What are deferred tax liabilities
Deferred tax liabilities are the amounts of corporate taxes payables in future periods
In our previous article titled “difference between accounting and taxable profits”, we established that the difference between accounting and taxable profits could be of permanent and temporary nature.
Moreover, we discussed that temporary differences, which create lower taxable profits in the current period, occur due to taxable temporary differences and ultimately, it creates deferred tax liabilities.
Deferred tax liabilities are the amounts of corporate taxes payables in future periods, and this arises due to the following factors:
• Taxable revenue is lower than accounting revenue due to taxable temporary differences.
• Taxable expenses are higher than accounting expenses due to taxable temporary differences.

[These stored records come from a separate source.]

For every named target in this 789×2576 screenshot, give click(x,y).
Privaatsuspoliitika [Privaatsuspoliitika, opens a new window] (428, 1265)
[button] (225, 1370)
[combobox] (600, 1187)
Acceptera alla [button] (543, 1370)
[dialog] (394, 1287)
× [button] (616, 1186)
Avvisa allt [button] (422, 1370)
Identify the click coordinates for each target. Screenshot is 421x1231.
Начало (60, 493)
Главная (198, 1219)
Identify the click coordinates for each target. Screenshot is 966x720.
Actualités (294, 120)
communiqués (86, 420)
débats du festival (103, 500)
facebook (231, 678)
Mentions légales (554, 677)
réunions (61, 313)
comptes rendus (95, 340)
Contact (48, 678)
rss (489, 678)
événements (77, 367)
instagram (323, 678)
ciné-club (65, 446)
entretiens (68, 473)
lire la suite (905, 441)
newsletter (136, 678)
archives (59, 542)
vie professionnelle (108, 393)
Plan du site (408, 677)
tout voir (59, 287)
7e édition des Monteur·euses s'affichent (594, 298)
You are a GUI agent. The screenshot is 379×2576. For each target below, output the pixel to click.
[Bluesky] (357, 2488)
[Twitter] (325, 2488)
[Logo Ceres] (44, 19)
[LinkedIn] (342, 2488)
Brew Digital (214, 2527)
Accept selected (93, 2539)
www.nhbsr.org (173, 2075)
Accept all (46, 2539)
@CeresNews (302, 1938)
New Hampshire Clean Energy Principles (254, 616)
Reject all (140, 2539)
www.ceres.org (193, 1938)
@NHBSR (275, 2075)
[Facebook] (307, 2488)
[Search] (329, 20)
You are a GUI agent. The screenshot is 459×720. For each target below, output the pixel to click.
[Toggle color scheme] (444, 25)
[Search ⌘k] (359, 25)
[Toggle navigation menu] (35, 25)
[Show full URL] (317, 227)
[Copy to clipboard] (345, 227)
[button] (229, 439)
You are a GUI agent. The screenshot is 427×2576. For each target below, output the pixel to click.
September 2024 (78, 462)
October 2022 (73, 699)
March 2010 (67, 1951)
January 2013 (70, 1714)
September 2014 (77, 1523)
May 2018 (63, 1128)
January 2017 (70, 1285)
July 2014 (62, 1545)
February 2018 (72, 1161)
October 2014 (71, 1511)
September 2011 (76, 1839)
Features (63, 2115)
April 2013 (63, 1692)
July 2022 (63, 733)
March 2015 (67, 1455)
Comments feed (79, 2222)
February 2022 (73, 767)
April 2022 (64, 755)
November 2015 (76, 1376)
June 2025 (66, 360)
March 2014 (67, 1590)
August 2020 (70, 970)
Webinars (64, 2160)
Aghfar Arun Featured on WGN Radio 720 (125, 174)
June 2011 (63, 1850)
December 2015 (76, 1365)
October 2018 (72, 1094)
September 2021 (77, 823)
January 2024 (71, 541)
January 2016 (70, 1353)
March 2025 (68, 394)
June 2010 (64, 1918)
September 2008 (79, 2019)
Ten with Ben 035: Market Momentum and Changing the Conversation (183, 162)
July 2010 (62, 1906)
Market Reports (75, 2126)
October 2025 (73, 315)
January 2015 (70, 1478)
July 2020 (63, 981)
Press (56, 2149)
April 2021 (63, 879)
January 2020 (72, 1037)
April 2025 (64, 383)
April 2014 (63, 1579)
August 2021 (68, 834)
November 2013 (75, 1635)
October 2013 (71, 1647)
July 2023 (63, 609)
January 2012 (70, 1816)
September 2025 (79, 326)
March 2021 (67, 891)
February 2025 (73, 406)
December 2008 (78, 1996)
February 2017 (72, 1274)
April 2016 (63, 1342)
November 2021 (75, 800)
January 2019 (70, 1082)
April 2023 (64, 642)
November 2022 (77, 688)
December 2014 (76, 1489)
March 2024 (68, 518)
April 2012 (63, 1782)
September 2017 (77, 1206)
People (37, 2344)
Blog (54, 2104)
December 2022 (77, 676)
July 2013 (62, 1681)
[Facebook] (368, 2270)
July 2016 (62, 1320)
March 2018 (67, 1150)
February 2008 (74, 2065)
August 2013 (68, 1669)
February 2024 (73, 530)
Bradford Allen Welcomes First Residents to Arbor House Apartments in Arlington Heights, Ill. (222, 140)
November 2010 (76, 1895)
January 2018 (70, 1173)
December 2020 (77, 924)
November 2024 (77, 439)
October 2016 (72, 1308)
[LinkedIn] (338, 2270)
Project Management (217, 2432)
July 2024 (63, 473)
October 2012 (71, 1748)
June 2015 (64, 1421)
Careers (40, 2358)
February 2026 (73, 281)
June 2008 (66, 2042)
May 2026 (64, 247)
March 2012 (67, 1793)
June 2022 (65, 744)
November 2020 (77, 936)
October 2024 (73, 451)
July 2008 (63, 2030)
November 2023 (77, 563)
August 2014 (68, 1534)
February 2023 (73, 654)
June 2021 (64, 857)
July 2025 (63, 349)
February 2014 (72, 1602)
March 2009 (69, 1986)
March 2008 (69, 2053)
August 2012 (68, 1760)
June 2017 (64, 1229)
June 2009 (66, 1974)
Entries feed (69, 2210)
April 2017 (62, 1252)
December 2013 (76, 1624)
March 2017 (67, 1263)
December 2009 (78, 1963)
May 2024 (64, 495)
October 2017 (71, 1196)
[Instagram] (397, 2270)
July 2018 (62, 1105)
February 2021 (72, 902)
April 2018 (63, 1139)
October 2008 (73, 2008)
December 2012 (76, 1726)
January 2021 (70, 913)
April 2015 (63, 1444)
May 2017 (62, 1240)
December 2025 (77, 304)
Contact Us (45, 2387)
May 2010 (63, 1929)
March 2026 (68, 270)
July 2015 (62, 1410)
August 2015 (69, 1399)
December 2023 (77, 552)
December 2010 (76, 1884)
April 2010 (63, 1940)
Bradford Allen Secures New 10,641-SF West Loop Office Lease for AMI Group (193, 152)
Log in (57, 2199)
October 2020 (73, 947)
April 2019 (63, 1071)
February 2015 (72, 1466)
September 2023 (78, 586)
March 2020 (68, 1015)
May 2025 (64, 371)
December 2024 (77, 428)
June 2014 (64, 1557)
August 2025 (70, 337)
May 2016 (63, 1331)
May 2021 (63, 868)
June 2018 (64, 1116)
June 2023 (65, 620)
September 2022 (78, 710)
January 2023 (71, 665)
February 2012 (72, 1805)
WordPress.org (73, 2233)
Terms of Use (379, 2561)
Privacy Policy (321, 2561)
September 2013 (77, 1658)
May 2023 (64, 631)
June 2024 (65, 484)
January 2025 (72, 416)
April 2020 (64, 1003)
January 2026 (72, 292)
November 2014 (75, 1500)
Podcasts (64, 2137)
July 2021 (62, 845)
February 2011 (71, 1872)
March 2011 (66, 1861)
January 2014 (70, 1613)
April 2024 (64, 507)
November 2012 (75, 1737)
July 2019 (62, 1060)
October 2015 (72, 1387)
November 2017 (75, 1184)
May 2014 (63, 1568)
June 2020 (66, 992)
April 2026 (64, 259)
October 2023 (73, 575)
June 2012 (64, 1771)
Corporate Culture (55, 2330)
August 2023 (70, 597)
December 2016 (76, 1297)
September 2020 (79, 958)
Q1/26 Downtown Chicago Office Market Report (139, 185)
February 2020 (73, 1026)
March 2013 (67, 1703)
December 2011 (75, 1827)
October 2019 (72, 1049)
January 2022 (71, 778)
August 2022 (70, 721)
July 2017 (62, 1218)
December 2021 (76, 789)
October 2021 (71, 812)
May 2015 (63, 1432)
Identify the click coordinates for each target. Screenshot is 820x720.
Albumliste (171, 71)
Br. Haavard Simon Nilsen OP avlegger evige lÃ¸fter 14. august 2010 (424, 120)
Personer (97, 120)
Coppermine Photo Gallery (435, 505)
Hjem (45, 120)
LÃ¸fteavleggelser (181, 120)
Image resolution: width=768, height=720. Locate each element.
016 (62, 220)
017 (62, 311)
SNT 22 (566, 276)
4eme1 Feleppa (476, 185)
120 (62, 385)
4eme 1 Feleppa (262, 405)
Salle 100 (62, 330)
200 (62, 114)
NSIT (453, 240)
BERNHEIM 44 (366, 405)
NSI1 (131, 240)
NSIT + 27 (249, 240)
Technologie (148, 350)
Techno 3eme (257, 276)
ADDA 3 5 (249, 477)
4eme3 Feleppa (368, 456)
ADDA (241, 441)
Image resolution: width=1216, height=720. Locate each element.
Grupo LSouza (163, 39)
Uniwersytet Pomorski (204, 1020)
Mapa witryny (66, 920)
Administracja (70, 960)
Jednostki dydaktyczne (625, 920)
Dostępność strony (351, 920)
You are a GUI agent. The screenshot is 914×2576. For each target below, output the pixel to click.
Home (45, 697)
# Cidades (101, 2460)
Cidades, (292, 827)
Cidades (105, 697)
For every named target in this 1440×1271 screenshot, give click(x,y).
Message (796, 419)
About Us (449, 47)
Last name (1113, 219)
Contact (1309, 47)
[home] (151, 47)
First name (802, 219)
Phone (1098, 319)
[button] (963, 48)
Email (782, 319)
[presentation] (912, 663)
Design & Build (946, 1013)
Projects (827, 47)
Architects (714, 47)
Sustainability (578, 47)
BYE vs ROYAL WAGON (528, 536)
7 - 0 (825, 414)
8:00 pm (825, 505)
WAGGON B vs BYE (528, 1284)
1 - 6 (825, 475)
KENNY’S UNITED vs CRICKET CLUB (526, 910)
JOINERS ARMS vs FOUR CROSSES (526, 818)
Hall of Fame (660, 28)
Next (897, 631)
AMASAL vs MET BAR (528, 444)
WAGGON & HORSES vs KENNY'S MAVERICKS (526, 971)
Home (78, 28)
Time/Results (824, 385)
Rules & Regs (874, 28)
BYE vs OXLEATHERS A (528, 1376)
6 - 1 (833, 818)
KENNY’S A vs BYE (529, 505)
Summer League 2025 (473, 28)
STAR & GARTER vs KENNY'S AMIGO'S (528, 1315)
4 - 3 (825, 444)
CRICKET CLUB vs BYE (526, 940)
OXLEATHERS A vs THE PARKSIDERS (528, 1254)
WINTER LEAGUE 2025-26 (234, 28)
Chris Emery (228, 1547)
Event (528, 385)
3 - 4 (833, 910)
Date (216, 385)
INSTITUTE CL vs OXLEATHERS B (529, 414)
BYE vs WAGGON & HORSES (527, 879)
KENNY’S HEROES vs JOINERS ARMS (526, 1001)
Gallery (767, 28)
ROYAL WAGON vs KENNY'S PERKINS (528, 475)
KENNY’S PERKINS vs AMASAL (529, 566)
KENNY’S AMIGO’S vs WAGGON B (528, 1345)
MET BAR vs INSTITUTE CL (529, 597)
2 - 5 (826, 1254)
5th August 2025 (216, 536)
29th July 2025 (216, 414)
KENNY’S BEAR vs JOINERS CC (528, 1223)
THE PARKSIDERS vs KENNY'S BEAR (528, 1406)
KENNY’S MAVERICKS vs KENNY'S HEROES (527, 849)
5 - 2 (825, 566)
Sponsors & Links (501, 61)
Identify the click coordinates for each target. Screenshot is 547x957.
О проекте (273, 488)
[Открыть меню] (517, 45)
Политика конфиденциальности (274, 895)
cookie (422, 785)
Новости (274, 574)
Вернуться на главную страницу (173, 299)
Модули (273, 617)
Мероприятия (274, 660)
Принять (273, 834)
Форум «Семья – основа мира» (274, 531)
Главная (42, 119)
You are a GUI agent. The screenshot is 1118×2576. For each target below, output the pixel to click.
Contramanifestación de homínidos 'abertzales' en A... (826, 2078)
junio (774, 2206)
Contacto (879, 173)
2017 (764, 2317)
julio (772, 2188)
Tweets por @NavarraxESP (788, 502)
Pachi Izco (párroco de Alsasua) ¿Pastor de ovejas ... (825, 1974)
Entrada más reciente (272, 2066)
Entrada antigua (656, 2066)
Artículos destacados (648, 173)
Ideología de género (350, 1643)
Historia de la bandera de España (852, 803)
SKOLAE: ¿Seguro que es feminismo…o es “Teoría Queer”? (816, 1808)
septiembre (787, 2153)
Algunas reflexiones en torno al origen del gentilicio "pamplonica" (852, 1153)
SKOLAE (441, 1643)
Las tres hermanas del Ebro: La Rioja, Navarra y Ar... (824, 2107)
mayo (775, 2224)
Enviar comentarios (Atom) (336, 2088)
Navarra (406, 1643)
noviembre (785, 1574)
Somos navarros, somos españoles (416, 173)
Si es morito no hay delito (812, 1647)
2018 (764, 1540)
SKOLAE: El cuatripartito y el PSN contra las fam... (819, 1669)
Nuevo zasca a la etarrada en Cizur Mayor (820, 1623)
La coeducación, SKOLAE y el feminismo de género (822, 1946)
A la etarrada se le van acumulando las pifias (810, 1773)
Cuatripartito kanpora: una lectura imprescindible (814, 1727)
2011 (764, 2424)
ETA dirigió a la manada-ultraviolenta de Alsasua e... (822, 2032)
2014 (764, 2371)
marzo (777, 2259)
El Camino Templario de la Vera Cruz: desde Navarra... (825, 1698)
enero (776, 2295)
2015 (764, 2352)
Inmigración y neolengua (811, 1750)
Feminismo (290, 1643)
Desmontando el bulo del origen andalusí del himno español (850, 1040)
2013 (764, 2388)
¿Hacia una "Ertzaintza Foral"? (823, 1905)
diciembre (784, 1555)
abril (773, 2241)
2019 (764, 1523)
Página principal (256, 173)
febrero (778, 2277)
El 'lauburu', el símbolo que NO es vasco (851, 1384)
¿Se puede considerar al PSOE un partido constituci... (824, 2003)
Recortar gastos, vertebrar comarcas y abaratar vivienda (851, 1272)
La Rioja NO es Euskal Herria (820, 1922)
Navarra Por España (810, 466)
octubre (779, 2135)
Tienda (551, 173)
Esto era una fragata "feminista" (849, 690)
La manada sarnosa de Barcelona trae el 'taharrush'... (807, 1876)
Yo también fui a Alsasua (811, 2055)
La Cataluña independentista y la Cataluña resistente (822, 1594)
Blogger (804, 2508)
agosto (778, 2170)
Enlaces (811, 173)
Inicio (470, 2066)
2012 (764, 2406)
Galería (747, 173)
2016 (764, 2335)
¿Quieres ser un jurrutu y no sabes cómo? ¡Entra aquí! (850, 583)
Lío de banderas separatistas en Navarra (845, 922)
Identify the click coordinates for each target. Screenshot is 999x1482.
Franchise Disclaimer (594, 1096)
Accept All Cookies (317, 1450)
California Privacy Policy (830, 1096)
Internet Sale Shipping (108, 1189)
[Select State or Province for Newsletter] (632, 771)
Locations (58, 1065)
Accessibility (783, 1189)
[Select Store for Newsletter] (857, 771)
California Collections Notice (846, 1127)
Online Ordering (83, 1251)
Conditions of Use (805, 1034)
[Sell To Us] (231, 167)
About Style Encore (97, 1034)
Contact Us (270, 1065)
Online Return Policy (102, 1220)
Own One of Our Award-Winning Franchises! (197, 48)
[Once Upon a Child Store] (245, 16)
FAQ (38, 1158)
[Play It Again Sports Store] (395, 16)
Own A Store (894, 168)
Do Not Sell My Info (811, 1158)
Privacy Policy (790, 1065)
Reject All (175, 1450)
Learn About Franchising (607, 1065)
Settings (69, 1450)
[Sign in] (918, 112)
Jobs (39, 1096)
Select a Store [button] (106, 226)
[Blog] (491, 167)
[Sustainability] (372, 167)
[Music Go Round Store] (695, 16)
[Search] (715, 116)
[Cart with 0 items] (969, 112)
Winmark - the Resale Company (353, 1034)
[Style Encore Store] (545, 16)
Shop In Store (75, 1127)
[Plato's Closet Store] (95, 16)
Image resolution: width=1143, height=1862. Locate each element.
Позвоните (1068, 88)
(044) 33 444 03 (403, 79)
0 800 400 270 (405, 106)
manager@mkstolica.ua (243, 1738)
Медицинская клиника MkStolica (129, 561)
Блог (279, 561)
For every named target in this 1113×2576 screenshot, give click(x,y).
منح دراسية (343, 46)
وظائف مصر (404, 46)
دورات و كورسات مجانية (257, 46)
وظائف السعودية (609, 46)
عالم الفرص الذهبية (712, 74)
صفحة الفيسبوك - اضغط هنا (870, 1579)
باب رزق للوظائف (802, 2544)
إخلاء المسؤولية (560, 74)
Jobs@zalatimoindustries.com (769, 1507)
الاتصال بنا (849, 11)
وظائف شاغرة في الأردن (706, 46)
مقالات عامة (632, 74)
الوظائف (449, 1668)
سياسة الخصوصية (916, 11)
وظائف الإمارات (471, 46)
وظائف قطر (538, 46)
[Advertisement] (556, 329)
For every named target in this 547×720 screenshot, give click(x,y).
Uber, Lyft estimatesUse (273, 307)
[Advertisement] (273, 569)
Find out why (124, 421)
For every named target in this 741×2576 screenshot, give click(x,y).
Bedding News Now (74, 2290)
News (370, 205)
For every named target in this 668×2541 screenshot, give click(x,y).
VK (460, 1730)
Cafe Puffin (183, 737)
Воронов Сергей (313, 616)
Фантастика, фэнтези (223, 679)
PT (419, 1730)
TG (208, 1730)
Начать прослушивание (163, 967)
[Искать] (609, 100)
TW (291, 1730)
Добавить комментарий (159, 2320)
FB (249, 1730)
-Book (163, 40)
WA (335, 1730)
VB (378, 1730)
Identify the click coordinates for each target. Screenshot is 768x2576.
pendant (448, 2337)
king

The tax authorities may allow businesses to pay tax on lessor income than the income booked in the statement of comprehensive income, which leads to lower taxable profits. Like interest of Dh50,000 on fixed-term deposits accrued by the A Ltd which will be received at the end of the deposit term of five years. Tax authorities will not consider this accrued interest as an income while calculating taxable profits of the current period, and the taxable temporary difference will arise due to this interest income.
In the cases where taxable expenses are higher than the accounting expenses, the typical examples are prepayments, like three years rent of Dh120,000 paid in advance. In the accounting books, it will be amortised over three years at the rate of Dh40,000 per year, while tax authorities in various jurisdictions may follow a cash basis and can ask the registered business to treat full rental payment of Dh120,000 as allowable tax expense in the first year. So, in the current period, taxable expenses would be higher by Dh80,000 due to prepaid rent.